Records drawn from a dataset:
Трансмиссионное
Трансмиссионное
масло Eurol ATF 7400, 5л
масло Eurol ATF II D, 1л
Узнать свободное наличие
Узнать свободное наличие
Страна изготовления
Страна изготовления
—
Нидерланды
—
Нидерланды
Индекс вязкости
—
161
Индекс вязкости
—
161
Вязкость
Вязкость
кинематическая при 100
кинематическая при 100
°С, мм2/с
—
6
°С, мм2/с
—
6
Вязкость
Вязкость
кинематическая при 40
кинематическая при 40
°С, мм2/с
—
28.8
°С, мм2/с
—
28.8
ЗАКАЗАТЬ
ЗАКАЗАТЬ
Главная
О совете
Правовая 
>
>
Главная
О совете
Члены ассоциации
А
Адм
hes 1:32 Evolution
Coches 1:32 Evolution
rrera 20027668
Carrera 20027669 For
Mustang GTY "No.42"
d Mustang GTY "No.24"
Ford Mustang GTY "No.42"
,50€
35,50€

--

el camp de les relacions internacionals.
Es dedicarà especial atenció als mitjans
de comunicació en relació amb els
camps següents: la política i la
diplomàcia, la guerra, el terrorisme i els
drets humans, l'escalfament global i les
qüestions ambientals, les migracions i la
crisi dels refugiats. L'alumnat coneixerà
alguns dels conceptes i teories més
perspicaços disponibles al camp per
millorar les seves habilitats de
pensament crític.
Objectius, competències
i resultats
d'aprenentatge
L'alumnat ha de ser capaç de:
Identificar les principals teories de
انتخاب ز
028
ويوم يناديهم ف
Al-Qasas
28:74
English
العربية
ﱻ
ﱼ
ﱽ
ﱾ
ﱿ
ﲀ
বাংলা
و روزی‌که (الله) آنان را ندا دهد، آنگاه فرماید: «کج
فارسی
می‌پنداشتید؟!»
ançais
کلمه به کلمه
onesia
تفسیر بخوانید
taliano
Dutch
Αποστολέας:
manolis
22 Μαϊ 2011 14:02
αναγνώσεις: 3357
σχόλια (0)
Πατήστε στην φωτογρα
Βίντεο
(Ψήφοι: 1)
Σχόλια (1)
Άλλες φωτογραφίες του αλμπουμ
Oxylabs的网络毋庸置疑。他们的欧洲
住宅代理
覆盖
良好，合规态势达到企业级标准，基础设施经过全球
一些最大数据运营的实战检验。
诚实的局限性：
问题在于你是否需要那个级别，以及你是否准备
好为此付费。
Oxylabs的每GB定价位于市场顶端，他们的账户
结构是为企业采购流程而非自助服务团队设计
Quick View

◆ **Problem requirements**: Your task is to return each line of the data above that contains the string "alumnat".

◆ **Written response**:
crisi dels refugiats. L'alumnat coneixerà
L'alumnat ha de ser capaç de:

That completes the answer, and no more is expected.